Por democracia participativa entendemos a participação, via organizações e movimentos sociais, nas definições das políticas públicas, inclusive nas econômicas e não apenas nas chamadas políticas sociais. É uma participação que se dá via organizações da sociedade civil autônomas e independentes do Estado e dos partidos. Uma das manifestações desta forma democrática são os conselhos e conferências criados, principalmente, depois da Constituição Federal de 1988. Apesar da proliferação de espaços participativos como estes em todo o Brasil e sobre quase todas as políticas públicas, precisamos criar um sistema de participação que rompa com atual fragmentação dos espaços participativos. Além disso, estes espaços precisam ser autônomos (e não apenas homologadores de decisões já tomadas pelo executivo), ter caráter deliberativo e laico, a sociedade organizada de fato deve escolher seus representantes, o orçamento público de cada política deve ser acompanhado e deliberado por estes espaços, e eles precisam se constituir em espaços de partilha de poder e não um faz de conta da participação.
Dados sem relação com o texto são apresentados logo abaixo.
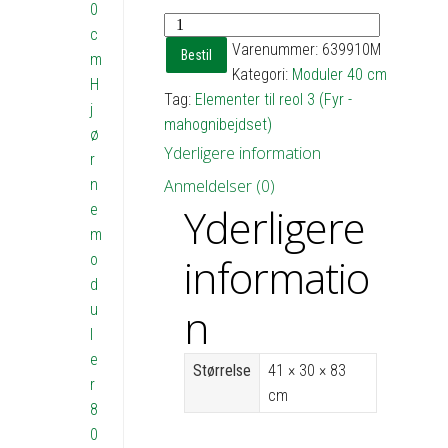
0
Reol
c
3
Varenummer:
639910M
Bestil
m
med
Kategori:
Moduler 40 cm
H
3
Tag:
Elementer til reol 3 (Fyr -
j
hylder
mahognibejdset)
ø
-
Yderligere information
r
h83
n
Anmeldelser (0)
b41
Yderligere
e
d30
m
antal
informatio
o
d
n
u
l
e
Størrelse
41 × 30 × 83
r
cm
8
0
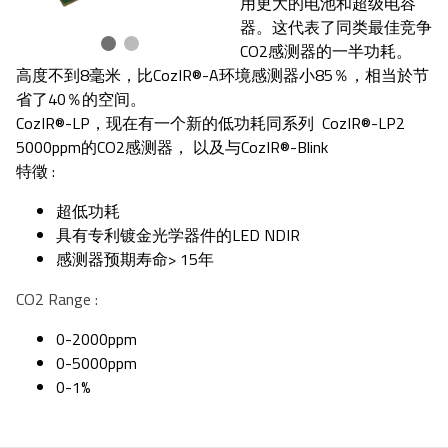
用更大的电池和超级电容
器。这代表了同类最佳竞争
CO2感测器的一半功耗。
高度不到8毫米，比CozIR®-A环境感测器小85％，相当於节
省了40％的空间。
CozIR®-LP，现在有一个新的低功耗同系列 CozIR®-LP2
5000ppm的CO2感测器， 以及与CozIR®-Blink
特徵 :
超低功耗
具有专利镀金光学器件的LED NDIR
感测器预期寿命> 15年
CO2 Range :
0-2000ppm
0-5000ppm
0-1%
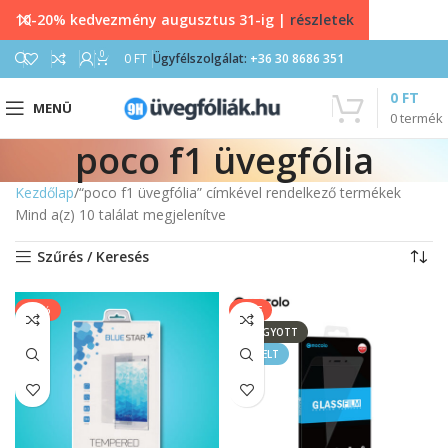
10-20% kedvezmény augusztus 31-ig |
részletek
0
0
FT
Ügyfélszolgálat:
+36 30 8686 351
0
FT
MENÜ
0
termék
poco f1 üvegfólia
Kezdőlap
“poco f1 üvegfólia” címkével rendelkező termékek
Mind a(z) 10 találat megjelenítve
Szűrés / Keresés
-20%
SALE
ELFOGYOTT
KIEMELT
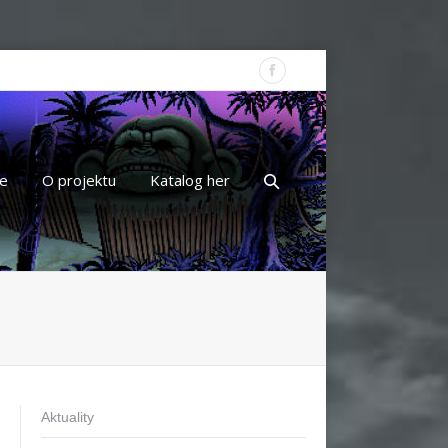
e
O projektu
Katalog her
Aktuality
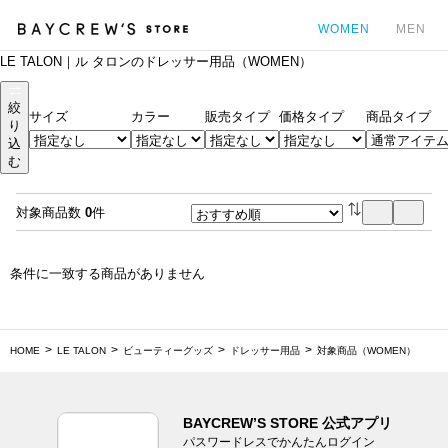
WOMEN
MEN
LE TALON｜ル タロンのドレッサー用品（WOMEN）
カ
絞
サイズ
カラー
販売タイプ
価格タイプ
商品タイプ
り
込
む
対象商品数
0
件
条件に一致する商品がありません
HOME
LE TALON
ビューティーグッズ
ドレッサー用品
対象商品（WOMEN）
BAYCREW’S STORE 公式アプリ
パスワードレスでかんたんログイン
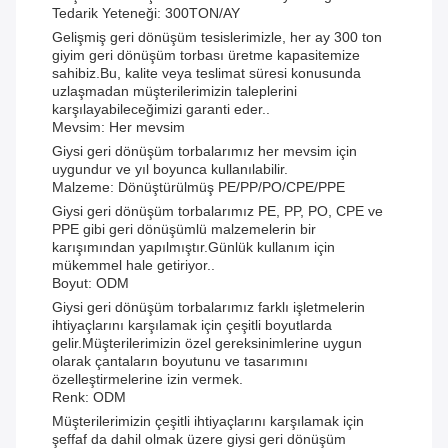
Tedarik Yeteneği: 300TON/AY
Gelişmiş geri dönüşüm tesislerimizle, her ay 300 ton
giyim geri dönüşüm torbası üretme kapasitemize
sahibiz.Bu, kalite veya teslimat süresi konusunda
uzlaşmadan müşterilerimizin taleplerini
karşılayabileceğimizi garanti eder..
Mevsim: Her mevsim
Giysi geri dönüşüm torbalarımız her mevsim için
uygundur ve yıl boyunca kullanılabilir.
Malzeme: Dönüştürülmüş PE/PP/PO/CPE/PPE
Giysi geri dönüşüm torbalarımız PE, PP, PO, CPE ve
PPE gibi geri dönüşümlü malzemelerin bir
karışımından yapılmıştır.Günlük kullanım için
mükemmel hale getiriyor..
Boyut: ODM
Giysi geri dönüşüm torbalarımız farklı işletmelerin
ihtiyaçlarını karşılamak için çeşitli boyutlarda
gelir.Müşterilerimizin özel gereksinimlerine uygun
olarak çantaların boyutunu ve tasarımını
özelleştirmelerine izin vermek.
Renk: ODM
Müşterilerimizin çeşitli ihtiyaçlarını karşılamak için
şeffaf da dahil olmak üzere giysi geri dönüşüm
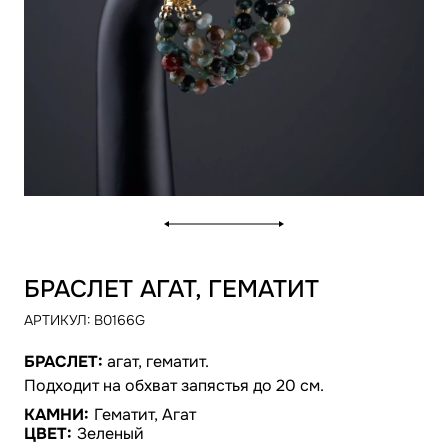
БРАСЛЕТ АГАТ, ГЕМАТИТ
АРТИКУЛ:
B0166G
БРАСЛЕТ:
агат, гематит.
Подходит на обхват запястья до 20 см.
КАМНИ:
Гематит, Агат
ЦВЕТ:
Зеленый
Para isso, destacamos algumas propostas:

a)Criação de espaços de democracia participativa nos poderes Legislativos e Judiciário, incluindo o Ministério Público, e não apenas no Executivo.
b)Criação de mecanismos de participação, deliberação e controle social nas políticas econômicas, de desenvolvimento e no orçamento público.
c)Criação de mecanismos de diálogos e de interlocução dos diferentes espaços já existentes de participação e controle social.
Por fim, no que se refere à democracia representativa precisamos fazer uma reforma eleitoral (que o senso comum tem chamado de reforma política) que mude completamente a forma de escolha dos/as nossos/as representantes (vereadores/as, deputados/as, prefeitos/as, senadores/as, governadores/as, presidente). A representação não pode ser um “cheque em branco” onde só temos o direito em votar a cada quatro anos e nada mais. Pelas regras atuais não temos controle nenhum sobre a representação. Não é à toa que boa parte dos escândalos de corrupção dos últimos anos estão associados à democracia representativa, ou mais precisamente, ao chamado “Caixa 2” para manter este sistema.
Para alterar a democracia representativa, destacamos algumas propostas, tais como:
a)Financiamento público exclusivo de campanha. Recurso privado não pode financiar a política. Este é um dos maiores fatores de corrupção no Brasil. Precisamos instituir um sistema de financiamento público de campanhas, com regras rígidas de controle, fiscalização e punição para quem descumprir. O financiamento público também enfrentaria outra questão importante para a democracia que é a busca da igualdade de condições econômicas nos processos eleitorais.
b)Votação em listas pré-ordenadas. Um dos problemas do atual sistema é a distorção na representação. Parcelas da população não estão representadas ou estão sub-representadas, como é o caso das mulheres, população indígena, negra, etc. Não construiremos democracia no Brasil mantendo no poder apenas um rosto “masculino, branco etc”.
c)Criação de uma comissão de fiscalização do processo eleitoral: formada pela justiça eleitoral, partidos e representantes da sociedade civil.

Entendemos que uma reforma política entendida de forma mais ampla que simplesmente a reforma do sistema eleitoral é um dos elementos fundamentais para enfrentarmos a questão da corrupção. Em outras palavras, o atual sistema político com suas formas de exercício do poder é elemento central da cultura da corrupção e da impunidade no Brasil. Sem mudar isso radicalmente não teremos um país livre da corrupção.

José Antonio Moroni é conselheiro do Conselho de Desenvolvimento Econômico e Social (CDES) e membro do Colegiado de Gestão do Instituto de Estudos Socioeconômicos (INESC).

Ana Claudia Teixeira, cientista política, do Instituto Pólis.